Mas, para além do argumento dos refugiados, Ancara e Moscovo estão, na realidade, envolvidos num impasse pelo controlo do norte da Síria, após o acordo de status quo assinado entre os dois presidentes em 2017, em Sochi. As autoridades turcas acusam Moscovo de não respeitar os termos do acordo, enquanto, por seu lado, Moscou justifica ações militares para impedir ataques do norte da Síria, e tendo alvejado as forças sírias quando as forças russas se posicionaram na base aérea de Hmeimim. Em ambos os casos, há um esforço óbvio para manter a narrativa em consonância com os objetivos geopolíticos uns dos outros, com o objetivo de colocar as mãos no norte da Síria. Os pontos de atrito entre Moscou e Ancara têm se revelado nas últimas semanas, seja no dossiê da Síria, seja no dossiê da Líbia, onde as duas capitais apóiam campos opostos. Como tal, a escala da fragata russa Almirante Essen, pertencente à Frota do Mar Negro, no porto cipriota de Limassol, mas a poucos passos do porto sírio de Latakia, certamente não passou despercebido na capital turca.

Na verdade, Ancara encontra-se encurralada pelas consequências da sua ofensiva anterior, que liderou no outono de 2019 contra os curdos do YPG no norte da Síria. Ao provocar a retirada das forças curdas e o desligamento dos seus aliados europeus, Ancara permitiu que forças paramilitares pró-turcas mantivessem o controlo da região em torno de Idlib. No entanto, embora os Curdos tenham tido o cuidado de não provocar Moscovo, estas forças, parcialmente controladas por Ancara, realizam regularmente operações contra as forças do regime sírio e, ao que parece, contra as forças russas. A partir de então, já não existe uma “força tampão” capaz de iniciar uma desescalada na região, e a intervenção de Damasco, e do seu aliado russo, era, portanto, mais do que previsível.
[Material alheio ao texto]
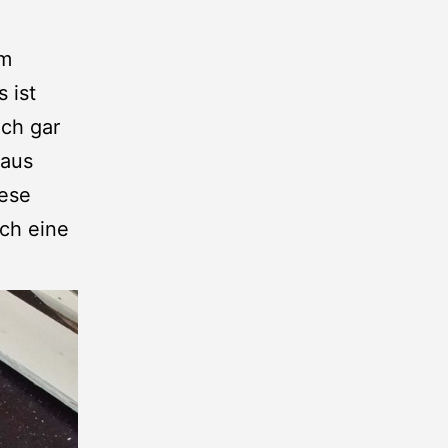
im
 ist
ich gar
 aus
ese
ch eine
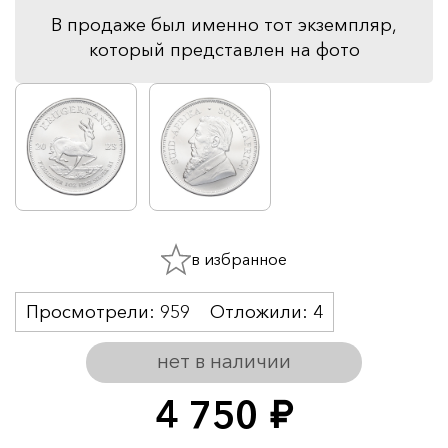
В продаже был именно тот экземпляр,
который представлен на фото
в избранное
Просмотрели:
959
Отложили:
4
нет в наличии
4 750
руб.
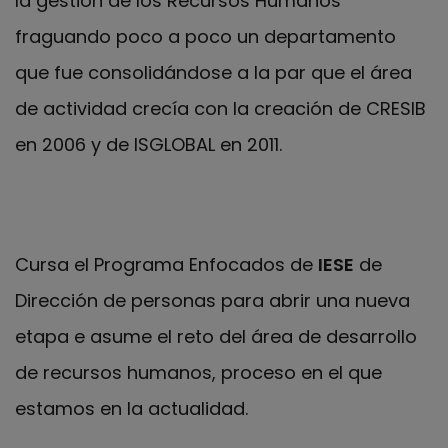
la gestión de los Recursos Humanos
fraguando poco a poco un departamento
que fue consolidándose a la par que el área
de actividad crecía con la creación de CRESIB
en 2006 y de ISGLOBAL en 2011.
Cursa el Programa Enfocados de
IESE
de
Dirección de personas para abrir una nueva
etapa e asume el reto del área de desarrollo
de recursos humanos, proceso en el que
estamos en la actualidad.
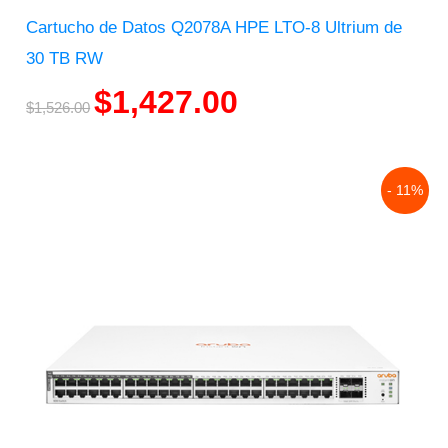
Cartucho de Datos Q2078A HPE LTO-8 Ultrium de
30 TB RW
$
1,427.00
$
1,526.00
Original
Current
- 11%
price
price
was:
is:
$16,500.00.
$14,686.00.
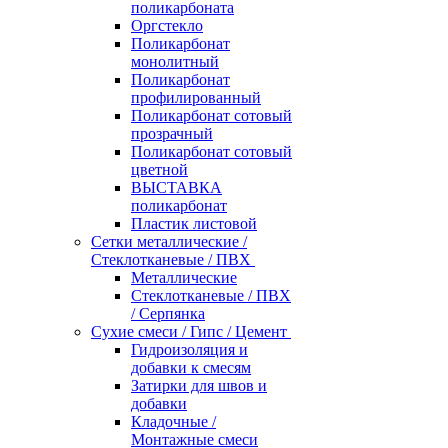
поликарбоната
Оргстекло
Поликарбонат
монолитный
Поликарбонат
профилированный
Поликарбонат сотовый
прозрачный
Поликарбонат сотовый
цветной
ВЫСТАВКА
поликарбонат
Пластик листовой
Сетки металлические /
Стеклотканевые / ПВХ
Металлические
Стеклотканевые / ПВХ
/ Серпянка
Сухие смеси / Гипс / Цемент
Гидроизоляция и
добавки к смесям
Затирки для швов и
добавки
Кладочные /
Монтажные смеси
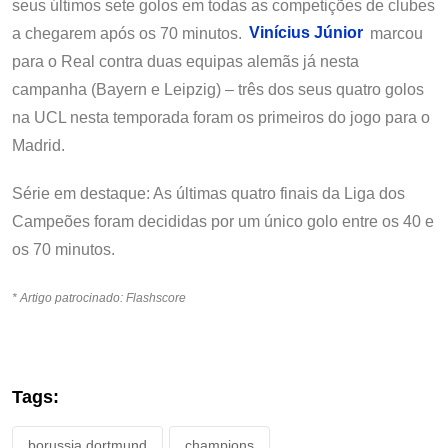
seus últimos sete golos em todas as competições de clubes
a chegarem após os 70 minutos.
Vinícius Júnior
marcou
para o Real contra duas equipas alemãs já nesta
campanha (Bayern e Leipzig) – três dos seus quatro golos
na UCL nesta temporada foram os primeiros do jogo para o
Madrid.
Série em destaque: As últimas quatro finais da Liga dos
Campeões foram decididas por um único golo entre os 40 e
os 70 minutos.
* Artigo patrocinado: Flashscore
Tags:
borussia dortmund
champions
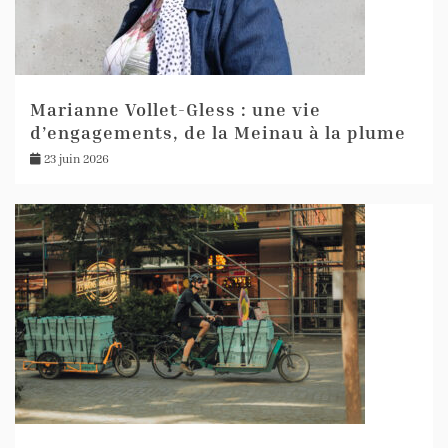
Marianne Vollet-Gless : une vie
d’engagements, de la Meinau à la plume
23 juin 2026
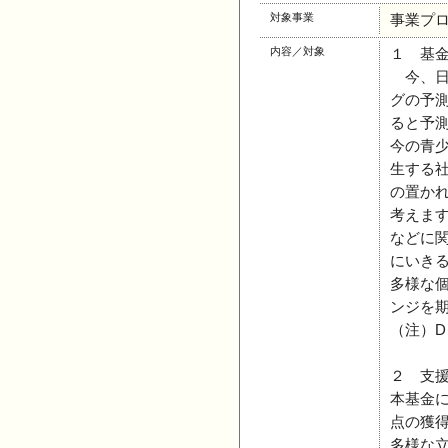
対象事業
事業プ
内容／対象
１ 基
今、日本
グの予測
ると予
今の青
生する社
の置か
考えま
などに
にいき
多様な個
ンジを
（注）D
２ 支
本基金
点の獲
多様な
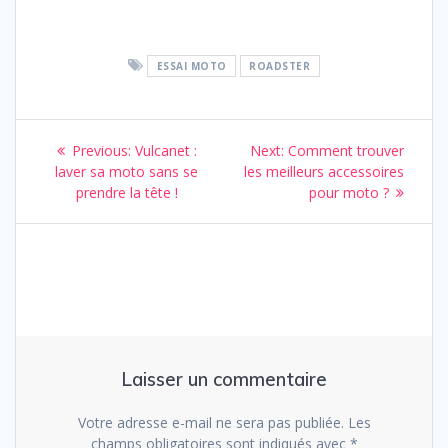
ESSAI MOTO
ROADSTER
Navigation
Previous
Next
Previous:
Vulcanet :
Next:
Comment trouver
de
post:
post:
laver sa moto sans se
les meilleurs accessoires
prendre la tête !
pour moto ?
l’article
Laisser un commentaire
Votre adresse e-mail ne sera pas publiée.
Les
champs obligatoires sont indiqués avec
*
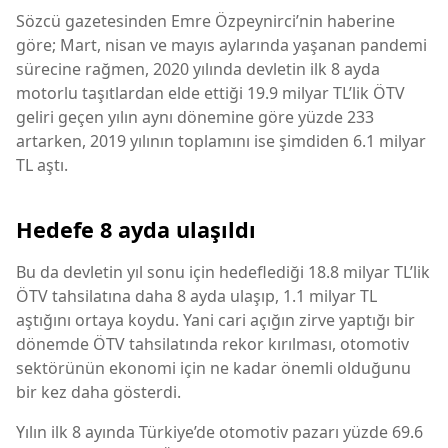
Sözcü gazetesinden Emre Özpeynirci’nin haberine
göre; Mart, nisan ve mayıs aylarında yaşanan pandemi
sürecine rağmen, 2020 yılında devletin ilk 8 ayda
motorlu taşıtlardan elde ettiği 19.9 milyar TL’lik ÖTV
geliri geçen yılın aynı dönemine göre yüzde 233
artarken, 2019 yılının toplamını ise şimdiden 6.1 milyar
TL aştı.
Hedefe 8 ayda ulaşıldı
Bu da devletin yıl sonu için hedeflediği 18.8 milyar TL’lik
ÖTV tahsilatına daha 8 ayda ulaşıp, 1.1 milyar TL
aştığını ortaya koydu. Yani cari açığın zirve yaptığı bir
dönemde ÖTV tahsilatında rekor kırılması, otomotiv
sektörünün ekonomi için ne kadar önemli olduğunu
bir kez daha gösterdi.
Yılın ilk 8 ayında Türkiye’de otomotiv pazarı yüzde 69.6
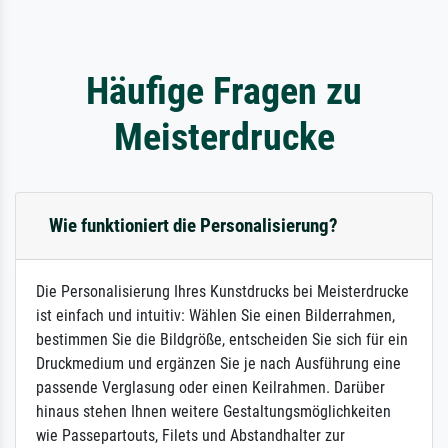
Häufige Fragen zu
Meisterdrucke
Wie funktioniert die Personalisierung?
Die Personalisierung Ihres Kunstdrucks bei Meisterdrucke
ist einfach und intuitiv: Wählen Sie einen Bilderrahmen,
bestimmen Sie die Bildgröße, entscheiden Sie sich für ein
Druckmedium und ergänzen Sie je nach Ausführung eine
passende Verglasung oder einen Keilrahmen. Darüber
hinaus stehen Ihnen weitere Gestaltungsmöglichkeiten
wie Passepartouts, Filets und Abstandhalter zur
Almirante Essen Limassol Notícias Defesa | Conflito sírio | Federação Russa
A fragata russa Almirante Essen convocou no porto cipriota de Limassol em 30 de janeiro de 2020

Resta saber como os dois líderes decidirão agir nos próximos dias. Pareceria surpreendente que as forças sírias suspendessem a sua ofensiva para recuperar Idlib, uma vez que a cidade desempenha um papel estratégico na região. Portanto, depois das declarações que o Presidente Erdogan acaba de fazer, é provável que, por seu lado, Ancara também lance uma operação militar, com o mesmo destino. Dito isto, já por duas vezes, os presidentes russos e outros conseguiram negociar cláusulas de desescalada após tensões graves, nomeadamente quando, em 2015, os F16 turcos abateram um Su-24 russo. Seja como for, parece cada vez mais óbvio que o aparente acordo russo-turco é, acima de tudo, um acordo de contingência, que provavelmente não durará.